Consultor dobra produtividade da soja no Nordeste brasileiro

O agrônomo Ivair Gomes vence por seis anos consecutivos o Desafio de Máxima Produtividade da Soja.

Ivair Gomes vence por seis anos consecutivos o Desafio de Máxima Produtividade da Soja – Foto: Divulgação

Ivair Gomes vence por seis anos consecutivos o Desafio de Máxima Produtividade da Soja – Foto: Divulgação

Lidando com os veranicos, que neste ciclo já completam seus 30 dias ininterruptos, as lavouras de soja baianas, tem exigido dose extra de fertilizantes para apresentar produtividade. O agrônomo Ivair Gomes, tem atendido essa demanda das lavouras e aumentado os custos de alguns agricultores da região, porém, com a mesma estratégia, ele consegue dobrar a produtividade em algumas fazendas do Nordeste, e na colheita deste ano tem a meta de superar 100 sacas por hectare, em cada propriedade que presta consultoria.

Gomes foi eleito por seis anos consecutivos o consultor responsável pelas maiores produtividades da região Norte/Nordeste, pelo Desafio de Máxima Produtividade da Soja, organizado pelo Comitê Estratégico Soja Brasil (CESB). Desde a safra 2009/10 ele tem superado as médias da região e a nacional, cada ano com um agricultor diferente, chegando a atingir 112,44 sacas por hectare no último ciclo, que corresponde a 43% a mais que média das regiões, que se aproximam das 48,5 sacas por hectare.

Apesar de citar o clima nordestino como um desafio, não o vê como empecilho para um novo patamar na agricultura. “Neste ano inscrevi cerca de nove áreas no Desafio de Máxima Produtividade, cada uma com cerca de 10 hectares, em todas tenho a meta de atingir mais de 100 sacas, produtividade representativa, que estimula a receita do agricultor baiano. A estiagem na região é um desafio, são chuvas muito irregulares, mas estimulando a fertilidade do solo e o corrigindo, é possível superar as médias tradicionais”, destaca Gomes. “Oriento agricultores em uma área levemente beneficiada pela localização, são fazendas na divisa com Tocantins, Goiás e Piauí, onde as chuvas ocorrem em maior frequência, o que não impede resultados melhores em outras regiões do Nordeste, este é o espírito do Desafio, ser desafiado a produzir mais, independente das intempéries”, completa.

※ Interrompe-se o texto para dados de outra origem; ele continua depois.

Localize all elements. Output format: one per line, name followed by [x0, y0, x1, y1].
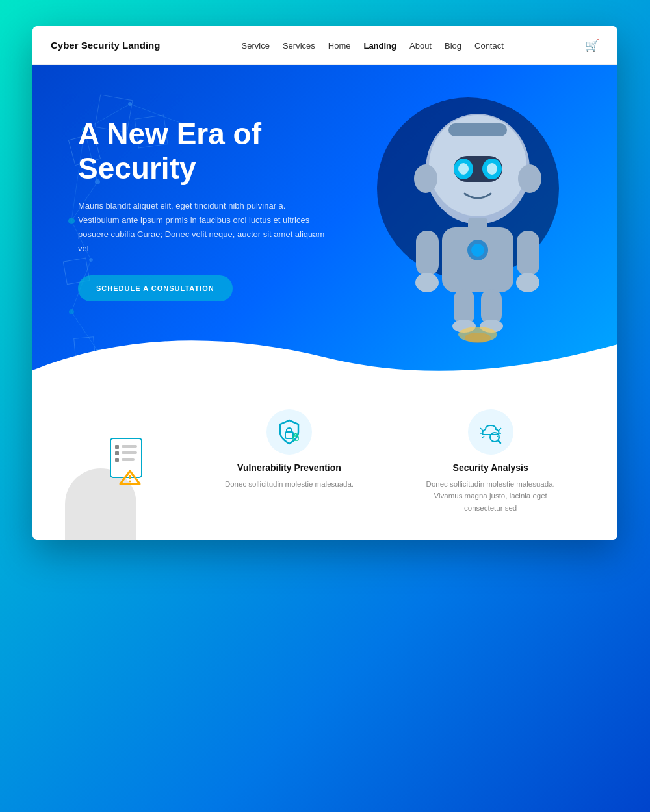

De acordo com o diretor financeiro do CESB, José Erasmo Soares, a média do Nordeste equivale à nacional, e desafia o agricultor. “Nos últimos dez anos a produtividade no Brasil tem se mantido constante, com pequenas oscilações, mesmo com o pujante aumento de tecnologias. O problema maior é que a produção de soja no Brasil aumentou, pelo crescimento de área, foram cerca de 10 milhões de hectares me menos de 10 anos, mantendo a produtividade média na casa das 50 sacas por hectare”, pontua Erasmo. “Há problemas que são climáticos, mas também existe uma falta de estratégia do agricultor, como olhar os talhões separadamente, para avaliar as tomadas de decisões”, finaliza Erasmo ao sinalizar o objetivo do Comitê, em reunir técnicas que auxiliem na expansão de produtividade.

Os resultados do Desafio de Máxima Produtividade da Soja serão divulgados em junho deste ano e a expectativa do Comitê é de encontrar o sojicultor capaz de produzir 143 sacas por hectare na safra 2015/16. Nesta edição 4.000 áreas, de todas as regiões brasileiras, concorrem ao prêmio em diferentes categorias.